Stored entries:

————

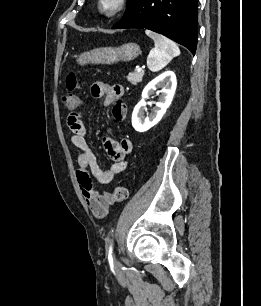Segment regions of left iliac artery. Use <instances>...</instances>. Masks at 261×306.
<instances>
[{
  "label": "left iliac artery",
  "mask_w": 261,
  "mask_h": 306,
  "mask_svg": "<svg viewBox=\"0 0 261 306\" xmlns=\"http://www.w3.org/2000/svg\"><path fill=\"white\" fill-rule=\"evenodd\" d=\"M112 253H113L112 244H110L109 253H108V259H109L110 261L113 260Z\"/></svg>",
  "instance_id": "44dca946"
}]
</instances>
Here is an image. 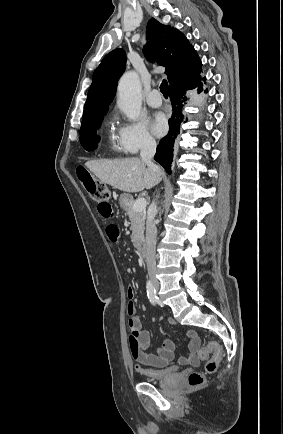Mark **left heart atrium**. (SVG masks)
<instances>
[{"label":"left heart atrium","mask_w":283,"mask_h":434,"mask_svg":"<svg viewBox=\"0 0 283 434\" xmlns=\"http://www.w3.org/2000/svg\"><path fill=\"white\" fill-rule=\"evenodd\" d=\"M151 128L155 135L161 136L167 130V120L163 113H155L151 122Z\"/></svg>","instance_id":"obj_1"}]
</instances>
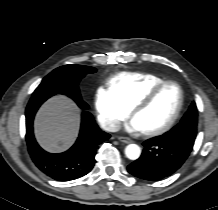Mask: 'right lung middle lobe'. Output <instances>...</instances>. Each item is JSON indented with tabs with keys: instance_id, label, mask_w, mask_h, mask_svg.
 <instances>
[{
	"instance_id": "dd1d6c3e",
	"label": "right lung middle lobe",
	"mask_w": 218,
	"mask_h": 210,
	"mask_svg": "<svg viewBox=\"0 0 218 210\" xmlns=\"http://www.w3.org/2000/svg\"><path fill=\"white\" fill-rule=\"evenodd\" d=\"M94 72L96 69L90 66H61L42 80L32 96L64 94L72 99H81L78 83L86 74Z\"/></svg>"
}]
</instances>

————

> _YOUR INSTRUCTIONS_
All lines from the one containing "Mask: 'right lung" through the final line of the records are to be retyped exactly; no other lines and no pictures are to be included.

> _WORKED SOLUTION_
Mask: 'right lung middle lobe'. Output <instances>...</instances>. Each item is JSON indented with tabs with keys: instance_id, label, mask_w, mask_h, mask_svg.
 <instances>
[{
	"instance_id": "dd1d6c3e",
	"label": "right lung middle lobe",
	"mask_w": 218,
	"mask_h": 210,
	"mask_svg": "<svg viewBox=\"0 0 218 210\" xmlns=\"http://www.w3.org/2000/svg\"><path fill=\"white\" fill-rule=\"evenodd\" d=\"M94 72L96 69L90 66H61L42 80L32 96L64 94L72 99H81L78 83L86 74Z\"/></svg>"
}]
</instances>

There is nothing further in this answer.